At length he came to his destination, and knocked, a little hesitantly. After a few moments a woman opened the carved wooden door a wary crack.
‘Milena?’ he asked, unsure of his reception. ‘It’s me, Zale.’
‘Then you’d better come in.’ The door opened wider, and he stepped inside, finding himself in an airy, well-lit entrance hall. His hostess was petite, dark-haired, and carried a small-calibre autopistol in her left hand. Linder had never seen a genuine weapon before, and was taken aback; but before he could protest, Milena had closed and bolted the door, and deposited the gun on a nearby occasional table. From the number of faint scratches in the marquetry surface, Linder surmised that the gun generally rested there, where it could be picked up easily whenever the woman answered the door.

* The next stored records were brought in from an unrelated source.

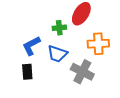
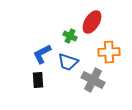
green cross: (59, 28) -> (70, 36), turned 32

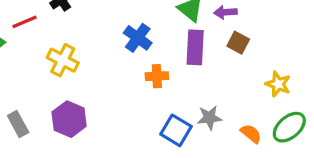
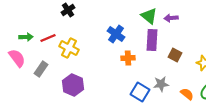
red line: (24, 22) -> (48, 38), moved
brown square: (238, 43) -> (175, 55), moved
gray rectangle: (18, 124) -> (41, 69), moved, turned 63

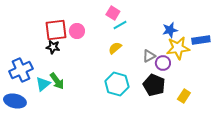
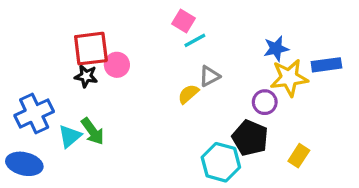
pink circle: (77, 31) -> (117, 65), moved
yellow semicircle: (115, 48) -> (188, 94), moved
gray triangle: (149, 56) -> (209, 76), moved
cyan hexagon: (117, 84) -> (221, 162), moved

She motioned him through one of the arches leading off the hall, and he found himself in a comfortably appointed living room roughly the size of his entire lodgings. He looked around curiously, noting the opulent decor, the artful scattering of antiques and objets d’art, utterly unlike the contents of any room he’d ever been in before.
‘You have a very elegant home,’ he said, hoping to break the awkward silence.
‘Thank you.’ Milena perched on the edge of a sofa, opposite the armchair Linder had selected as seeming least likely to swallow him whole. He was astonished at how comfortable it was; the furniture he was used to was generally selected for its utility, rather than comfort. Milena glanced round, as though lost in her own house. ‘Harl found it for me.’